[llvm] [LLVM][Option] Refactor option name comparison (PR #108219)

via llvm-commits llvm-commits at lists.llvm.org
Fri Sep 13 11:07:49 PDT 2024


llvmbot wrote:


<!--LLVM PR SUMMARY COMMENT-->

@llvm/pr-subscribers-llvm-support

Author: Rahul Joshi (jurahul)

<details>
<summary>Changes</summary>

- Create a common header for functions shared by TableGen Option Emitter and Options library.
- Move `StrCmpOptionName` to this header, and ase it on the existing version in OptTable.cpp,
  with an additional mode to control fall back to case insensitive comparison.
- Add `StrCmpOptionPrefixes` to compare prefixes and use zp() to iterate through lists of prefixes.
- Rename `CompareOptionRecords` to less ambiguious name `IsOptionRecordLess`.
- Merge 2 back-to-back ifs with same condition in `IsOptionRecordLess`.

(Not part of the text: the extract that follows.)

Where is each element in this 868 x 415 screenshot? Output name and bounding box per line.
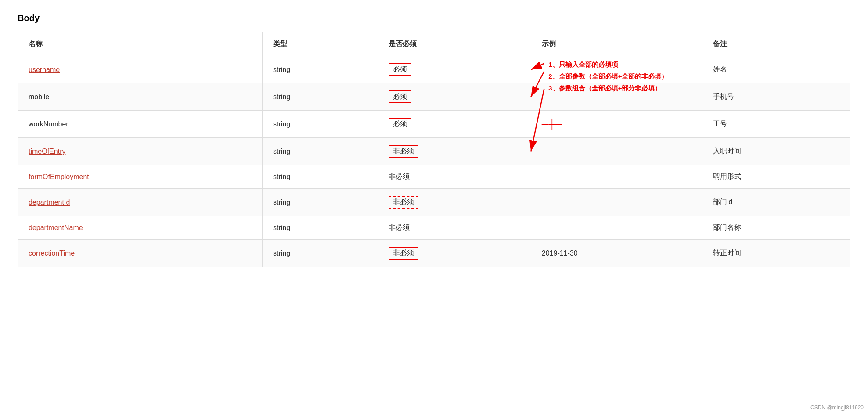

Fixes https://github.com/llvm/llvm-project/issues/107723

---
Full diff: https://github.com/llvm/llvm-project/pull/108219.diff


9 Files Affected:

- (added) llvm/include/llvm/Support/OptionStrCmp.h (+32) 
- (modified) llvm/lib/Option/OptTable.cpp (+18-34) 
- (modified) llvm/lib/Option/Option.cpp (+1-2) 
- (modified) llvm/lib/Support/CMakeLists.txt (+1) 
- (added) llvm/lib/Support/OptionStrCmp.cpp (+43) 
- (modified) llvm/utils/TableGen/Common/OptEmitter.cpp (+19-52) 
- (modified) llvm/utils/TableGen/Common/OptEmitter.h (+2-1) 
- (modified) llvm/utils/TableGen/OptParserEmitter.cpp (+1-1) 
- (modified) llvm/utils/TableGen/OptRSTEmitter.cpp (+1-1)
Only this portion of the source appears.